Systems and methods for estimating treatment effects in randomized controlled trials using covariate adjusted stratification and pseudovalue regression in accordance with embodiments of the invention are illustrated. One embodiment includes a method for estimating treatment effects in randomized controlled trials, where the method includes receiving external data of previous randomized clinical trials. The method further includes generating sets of one or more subject characteristics of a plurality of trial subjects, estimating binary outcomes of trial subjects using a stratification process, and estimating time-to-event (TTE) treatment effects of trial subjects using pseudovalue regression.

Description

    CROSS-REFERENCE TO RELATED APPLICATIONS
  • The current application claims the benefit of and priority under 35 U.S.C. § 119(e) to U.S. Provisional Patent Application No. 63/214,643 entitled “Systems and Methods for Randomized Trials via Prognostic Score Stratification” filed Jun. 24, 2021, and U.S. Provisional Patent Application No. 63/363,796 entitled “RMST Pseudovalue Regression Variance” filed Apr. 28, 2022, the disclosures of which are hereby incorporated by reference in their entireties for all purposes.

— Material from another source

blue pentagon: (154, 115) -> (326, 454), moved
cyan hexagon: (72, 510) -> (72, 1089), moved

  • FIELD OF THE INVENTION
  • The present invention generally relates to clinical trial design and, more specifically, improving statistical power to detect treatment effects using covariates derived from generative models for stratification and/or pseudovalue regression.
  • BACKGROUND
  • Clinical research and clinical trials aim to study the safety and efficacy of biomedical or behavioral interventions on humans. When new drugs and medical devices are invented, they must undergo rigorous trials to generate data on its efficacy and safety in order to be approved by the relevant authorities for clinical use. Test articles that do not produce satisfactory safety or efficacy levels will not be approved for mass commercial use.

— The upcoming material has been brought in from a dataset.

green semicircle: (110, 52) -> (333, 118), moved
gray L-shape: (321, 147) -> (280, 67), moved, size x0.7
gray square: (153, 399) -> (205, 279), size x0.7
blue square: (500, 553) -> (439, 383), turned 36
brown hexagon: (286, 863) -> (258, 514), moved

  • Randomized controlled trials (RCT) are one method used to conduct a clinical trial. An RCT generally has two arms, namely the treatment arm and the control arm. Enrolled subjects are assigned to each arm randomly, and the efficacy of a proposed new treatment is determined by comparing trial outcomes of subjects enrolled in the treatment arm that received the new treatment against trial outcomes of subjects enrolled in the control arm that received an existing treatment. While outcomes are influenced by participants' individual characteristics due to the subtle ways in which they differ from each other, RCTs allows statisticians to have control over these influences. A well-designed RCT may provide reliable indication on not only the trial outcome, but also information on possible adverse effects of the experiment.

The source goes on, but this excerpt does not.